Course content: This is meant to be a research level Ph.D. course about recent algorithmic advances in optimization that were obtained by the introduction of randomization techniques. It can be taken as either a follow-up to or in conjunction with (or both!) Olle Häggström's course on randomised algorithms which is offered again this study period. The course will concentrate on the fundamental probabilistic techniques behind the advances, and will illustrate them by applications to central problems in graph and network optimization and linear programming. The main themes to be covered in the course are: The use of randomization together with linear programming(LP) as a black box for the solution of hard combinatorial optimization problems. Some ubiquitous tools (concentration of measure and the Lovasz Local Lemma) for the analysis of randomized algorithms. The use of randomization in geometric settings (embeddings and projections) and applications to combinatorial optimization.

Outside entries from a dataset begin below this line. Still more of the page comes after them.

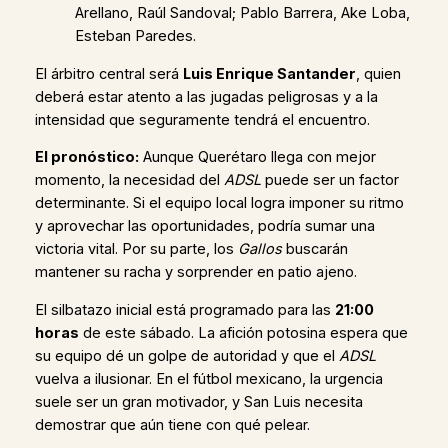
Arellano, Raúl Sandoval; Pablo Barrera, Ake Loba,
Esteban Paredes.
El árbitro central será
Luis Enrique Santander
, quien
deberá estar atento a las jugadas peligrosas y a la
intensidad que seguramente tendrá el encuentro.
El pronóstico:
Aunque Querétaro llega con mejor
momento, la necesidad del
ADSL
puede ser un factor
determinante. Si el equipo local logra imponer su ritmo
y aprovechar las oportunidades, podría sumar una
victoria vital. Por su parte, los
Gallos
buscarán
mantener su racha y sorprender en patio ajeno.
El silbatazo inicial está programado para las
21:00
horas
de este sábado. La afición potosina espera que
su equipo dé un golpe de autoridad y que el
ADSL
vuelva a ilusionar. En el fútbol mexicano, la urgencia
suele ser un gran motivador, y San Luis necesita
demostrar que aún tiene con qué pelear.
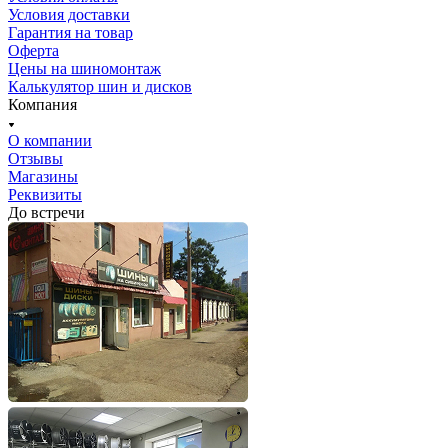
Условия доставки
Гарантия на товар
Оферта
Цены на шиномонтаж
Калькулятор шин и дисков
Компания
О компании
Отзывы
Магазины
Реквизиты
До встречи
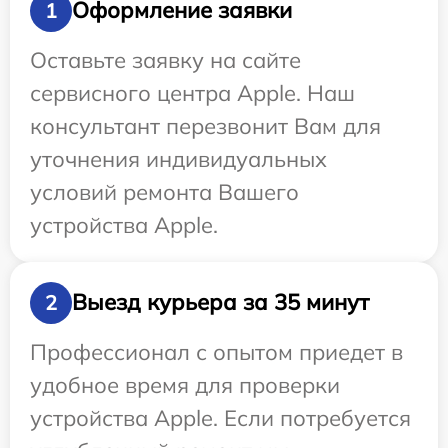
Оформление заявки
1
Оставьте заявку на сайте
сервисного центра Apple. Наш
консультант перезвонит Вам для
уточнения индивидуальных
условий ремонта Вашего
устройства Apple.
Выезд курьера за 35 минут
2
Профессионал с опытом приедет в
удобное время для проверки
устройства Apple. Если потребуется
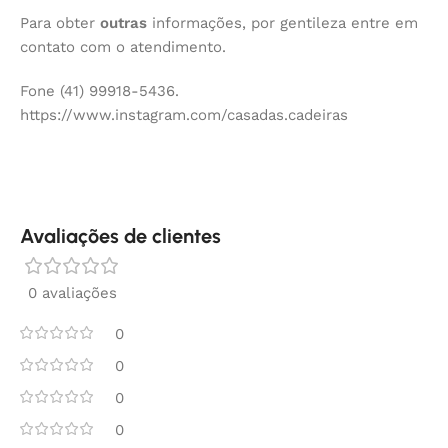
Para obter
outras
informações, por gentileza entre em
contato com o atendimento.
Fone (41) 99918-5436.
https://www.instagram.com/casadas.cadeiras
Avaliações de clientes
0 avaliações
0
0
0
0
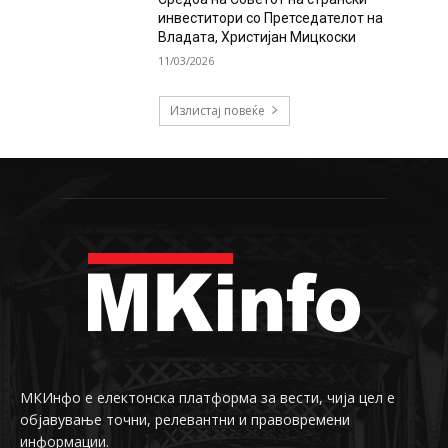
инвеститори со Претседателот на
Владата, Христијан Мицкоски
11/03/2026
Излистај повеќе
МКИнфо е електонска платформа за вести, чија цел е
објавување точни, релевантни и правовремени
информации.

Random sampling as a powerful and versatile tool in developing simple and efficient algorithms for optmization problems, illustrated in particular, for spanning trees, LP and LP-type problems. Simple and efficient algorithms inspired by simulated-annealing for clustering and classification problems. An integral part of the course consists of a project, where the students have the opportunity to apply the above to some concrete application, or to deepen their theoretical knowledge in some specific direction (or both!).

Schedule: Lectures take place in room S4 (in Matematiskt centrum), on

• Tuesdays, 13-15, and
• Thursdays,15-17.

There are no lectures during the two weeks surrounding Easter (April 9-20).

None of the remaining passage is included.